Êtes-vous pour la cause des femmes ?

Oui, elle est pour l’égalité entre les genres mais, son roman se passant aux îles Comores, elle ne pouvait pas faire autrement car dans ces pays les femmes ont une place très limitée et elle voulait alors rester proche de la réalité. Cependant elle voulait quand même faire suivre des études à son personnage féminin, soit Aïssa.

Qui vous a inspiré les personnages du roman ?

Le personnage de Nyamba lui a été inspiré par les tortues qu’elle a rencontrées durant son séjour dans le refuge des îles Comores. Elle a aussi mis un peu d’elle dans ce personnage. Evidemment, elle a humanisé les personnages marins car en réalité, les tortues n’ont pas réellement d’émotions à proprement parler, cependant elle a fait cela pour mieux faire passer le message aux lecteurs.

En ce qui concerne le personnage d’Aïssa, il s’agit d’une petite fille rencontrée aux îles durant son voyage en 2007. Cette petite était très intéressée par les tortues et très éveillée pour son âge, ce qui a fortement marqué l’auteur. Elle a aussi mis de sa personnalité dans ce personnage ainsi que dans des événements qu’elle avait vécus, comme par exemple la sortie en bateau.

Le personnage de Charles lui a été inspiré par deux personnes qu’elle a rencontrées au cours de ses voyages, qui s’appelaient tout deux Charles et étaient des personnes imbues d’elles-mêmes et plutôt étranges (fraude, blanchiment d’argent, etc…) cela lui a alors semblé évident d’appeler son « méchant » personnage Charles.
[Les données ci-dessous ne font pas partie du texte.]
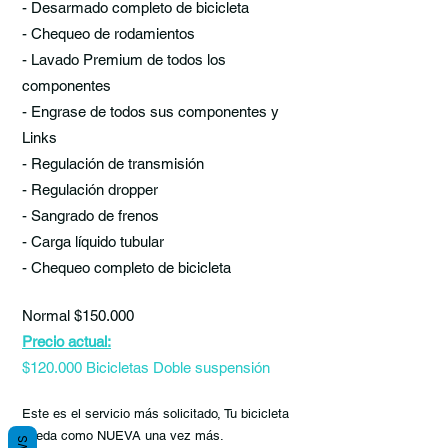
- Desarmado completo de bicicleta
- Chequeo de rodamientos
- Lavado Premium de todos los
componentes
- Engrase de todos sus componentes y
Links
- Regulación de transmisión
- Regulación dropper
- Sangrado de frenos
- Carga líquido tubular
- Chequeo completo de bicicleta
Normal $150.000
Precio actual:
$120.000 Bicicletas Doble suspensión
Este es el servicio más solicitado, Tu bicicleta
queda como NUEVA una vez más.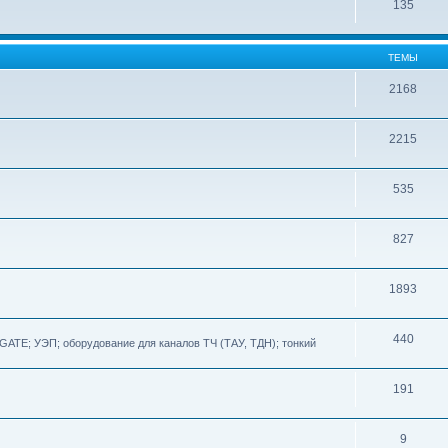
135
ТЕМЫ
2168
2215
535
827
1893
440
TE; УЭП; оборудование для каналов ТЧ (ТАУ, ТДН); тонкий
191
9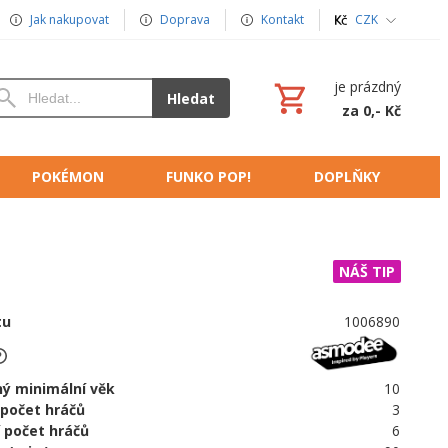
Jak nakupovat
Doprava
Kontakt
CZK
je prázdný
Hledat
za 0,- Kč
POKÉMON
FUNKO POP!
DOPLŇKY
NÁŠ TIP
tu
1006890
ý minimální věk
10
 počet hráčů
3
 počet hráčů
6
Est-ce qu’une partie des bénéfices des livres sont reversés à des associations ?

À la base c’était l’idée et elle a fait cela pendant quelques temps, cependant elle ne faisait pas assez de bénéfices sur ses livres pour continuer. Mais si un jour les ventes décollent, elle recommencera à donner aux associations. Elle a aussi créé une association dans les années 2011 et a touché près de 1500 euros qu’elle a ensuite reversés aux Comoriens.

Pensez-vous écrire d’autres tomes, si oui,  sur quoi ?
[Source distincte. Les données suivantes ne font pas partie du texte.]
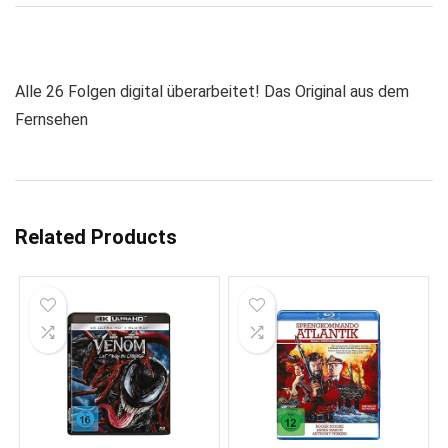
Alle 26 Folgen digital überarbeitet! Das Original aus dem
Fernsehen
Related Products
Extrait du travail réalisé par les élèves en amont de la visite de Patricia Tella

Le 3ème tome est en cours, elle venait de le terminer et nous avons eu droit à un extrait en avant-première. Ce volume parlera cette fois de la surpêche et des problèmes engendrés pour les écosystèmes. Si elle était amenée à écrire d’autres volumes, elle aimerait traiter le sujet de la pollution sonore due aux bateaux ou alors de la pollution du pétrole dans les océans. Son troisième volume sortira début-milieu 2021.  
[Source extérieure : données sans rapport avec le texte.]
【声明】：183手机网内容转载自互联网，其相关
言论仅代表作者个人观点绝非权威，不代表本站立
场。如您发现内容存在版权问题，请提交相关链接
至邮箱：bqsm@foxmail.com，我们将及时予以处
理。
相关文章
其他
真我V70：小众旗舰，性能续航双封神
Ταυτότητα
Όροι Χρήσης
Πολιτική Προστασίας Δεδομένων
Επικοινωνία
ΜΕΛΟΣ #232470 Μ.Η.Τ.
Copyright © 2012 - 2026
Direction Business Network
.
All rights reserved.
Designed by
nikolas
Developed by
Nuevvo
Exemples de déchets plastiques à différents stades de décomposition.

Suite à l’interview, nous avons parlé d’écologie, nous avons abordé les différentes problématiques ainsi que les solutions que l’on pouvait proposer. Nous avons aussi regardé une courte vidéo de la naissance de bébés tortues. Patricia Tella nous a ensuite proposé un petit quiz sur l’écologie et les tortues. Pour terminer cette rencontre, elle nous a lu un extrait de son troisième livre.

Cette expérience a été enrichissante pour toute la classe.

Cette activité (travail sur les thèmes du livre en sciences, visite de l’auteure, article dans Elysnews) est le fruit d’une collaboration entre les élèves de la 11VP2 (2019-2020), leur enseignante de sciences, G. Pahud, leur enseignante de français L. Jaggi et la bibliothécaire V. Humbert-Prince.

Disponible en 1 exemplaire à la bibliothèque
Disponible en 28 exemplaires à la bibliothèque

Les deux livres mentionnés dans cet article, « Nyamba I : l’histoire d’une tortue marine » et « Le monde selon Nyamba II : l’océan de plastique » sont à la bibliothèque et accessibles à la lecture dès la 8H.